Şair Vâhid, bir beytinde “Devlet ricâli rahatı hîç bilmemektedir/ Rahat, ricâl-i devleti hîç bilmemektedir, diyerek devlet büyüklerinin rahatın ne olduğunu bilmediğini, fakat bununla birlikte rahatlığın ise devlet büyüklerini hiç tanımadığını dile getirmiştir. Çünkü insanların zannettiği gibi devleti yönetmenin rahat bir yapısının olmadığı gibi oraya talip olanların kendilerine, ailelerine ayırabilecekleri zamanları da bulunmamaktadır.

Günümüzde anneler, çocukların ağzı yanmasın diye onların çayına su katmakta ve buna da Paşa Çayı demektedirler. Soğuk çaya Paşa Çayı denilmesinin sebebi, paşaların sıcak bir çay içecek zaman dilimini bile kendilerine ayıramamalarından kaynaklanmıştır. Paşalar, bir yudum aldıkları çaylarından ikinci bir yudum alana kadar birçok işle uğraşmakta ve çaylarını ister istemez soğutmakta bir yudum sıcak çay onlara nasip olmamaktadır.

Ülkemizde milletvekili, belediye başkanlığı seçimlerine halkımızın büyük bir rağbet gösterdiği, birçok kişinin hayalini bu makamların süslediği görülmektedir. Bazıları hiçbir şanslarının olmadığını bile bile aday olmakta, bu alanda isimlerinin bulunmasından büyük bir haz duymaktadırlar.

Seçildiğinde rahatı kaçacak, hatta bir bardak sıcak çaya hasret kalacak bu kişilerin o koltuklara oturmak için aşırı rekabete girmekten, eski CHP söylemlerinden dilimize kaldığı gibi, Hasso’ya Hüsso’ya ağız eğmekten, hatta birçok masraf yapmaktan kaçınmamalarının altyapısında farklı etmenler bulunmaktadır.

Özellikle kapitalist sistemin toplumun tüm katmanlarına hakim olmasından sonra siyasi hayat bazıları için büyük bir ikbale dönüşmüş, siyaseti sermayesine zırh edenler, kendileri ve çevreleri için büyük alanlar açmışlardır. Bu durum her siyasetçi için geçerli olmasa bile maalesef halkın zihni, algısı böyle şekillenmiştir.

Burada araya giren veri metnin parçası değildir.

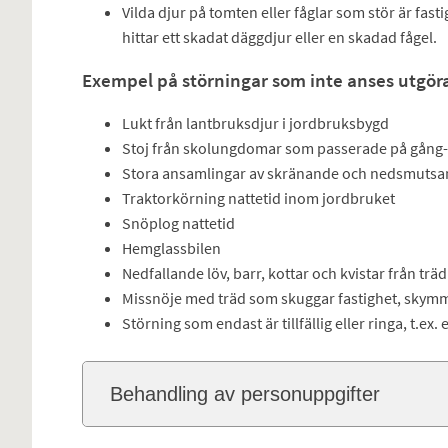
Vilda djur på tomten eller fåglar som stör är fas
hittar ett skadat däggdjur eller en skadad fågel.
Exempel på störningar som inte anses utgöra
Lukt från lantbruksdjur i jordbruksbygd
Stoj från skolungdomar som passerade på gång-
Stora ansamlingar av skränande och nedsmutsan
Traktorkörning nattetid inom jordbruket
Snöplog nattetid
Hemglassbilen
Nedfallande löv, barr, kottar och kvistar från träd
Missnöje med träd som skuggar fastighet, skymmer
Störning som endast är tillfällig eller ringa, t.ex. 
Behandling av personuppgifter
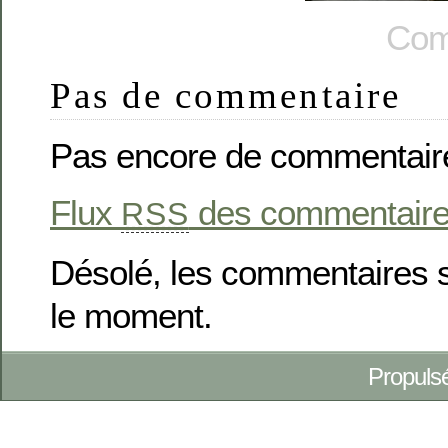
Com
Pas de commentaire
Pas encore de commentair
Flux
des commentaires 
RSS
Désolé, les commentaires 
le moment.
Propuls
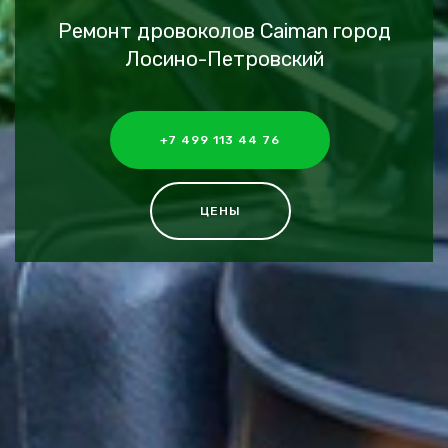
Ремонт дровоколов Caiman город
Лосино-Петровский
+7 499 113 44 76
ЦЕНЫ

Aynı şekilde devlet erkini eline geçirdikten sonra değişen, halkın algısını kuvvetlendirecek eylemlere tevessül eden siyasilere rastlamak da mümkündür. Ülkemizde siyaseti, halkı sömürme, kasayı doldurma, zenginlerin, torpillilerin işini görme, fakirin, sahipsizin hakkını yeme aracı olarak kullananlar bulunmaktadır. Neyzen Tevfik 1940 yıllarında “Kime sordumsa seni doğru cevap vermediler/ Kimi alçak, kimi hırsız kimi deyyus dediler/ Künyeni almak için partiye ettim telefon/ Bizdeki kayıtlara göre o şimdi meb’us dediler” diyerek siyaseti çıkarı için kullananları kendi tavrınca eleştirmiştir.

Bazıları ise siyaset üzerinden bir yere geldiklerinde makamı bir zırh gibi kullanmakta, kendilerini seçilmiş özel kullar sınıfına dahil etmektedirler. Bunların bu tavırları çevreleri tarafından çok itici bulunmaktadır.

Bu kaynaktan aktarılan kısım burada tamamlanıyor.